M-PreSS: A Model Pre-training Approach for Study Screening in Systematic Reviews
Listed in
This article is not in any list yet, why not save it to one of your lists.Abstract
Background
Conducting a systematic review is labour-intensive and time-consuming, especially during the study screening process. Previous research has introduced traditional machine learning models (e.g. Support Vector Machines) to automate the study screening process, but it is difficult to generalise across topics. Therefore, recent research has explored the use of existing large language models (LLMs), such as ChatGPT/GPT-4, for study screening. However, the lack of transparency in training data and consistency in output results make applying such large, commercial LLMs challenging in the context of systematic reviews where transparency in methods is particularly important.
Results
We introduce an approach to fine-tune an open-source biomedical language model (Blue-BERT) using a Siamese neural network 1 so that it screens the scientific literature databases on multiple research topics.
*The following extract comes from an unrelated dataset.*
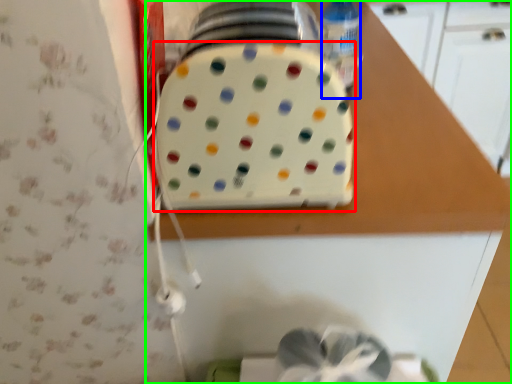 Question: Considering the real-world distances, which object is farthest from toaster (highlighted by a red box)? bottle (highlighted by a blue box) or countertop (highlighted by a green box)?

Choices:
 (A) bottle
 (B) countertop

Answer: (A) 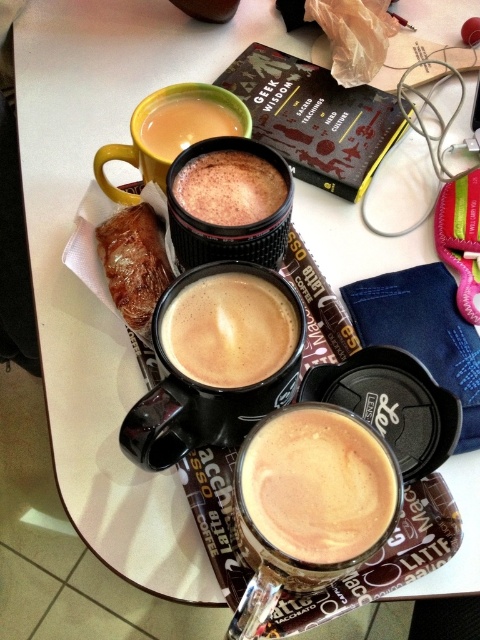 You are a barista trying to arrange the cups on a shelf. The shelf has a width limit of 10 inches. If the cappuccino foam at center and the yellow matte mug at upper left are placed side by side, will they exceed the shelf width?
We evaluate different training approaches in seven COVID-19 systematic reviews. The results indicate good generalisation among topics with an average recall/sensitivity of 0.86 (minimum: 0.67, maximum: 1.00) and an average false positive rate of 6.48% (minimum: 1.38%, maximum: 11.41%). Furthermore, adding study selection criteria to the topic definition can improve the model performance (Area Under the Precision-Recall Curve [PRAUC]) by 2.74%, and adding more related review topics during training can increase the performance by 15.82%.
Conclusions
Our results indicate that fine-tuning BlueBERT with study screening datasets can outperform ChatGPT/GPT-4 in two out of three COVID-19 review topics reported in the literature, whilst maintaining the ability for researchers to continue updating or extending the search for related evidence and significantly reducing the computational resource requirements.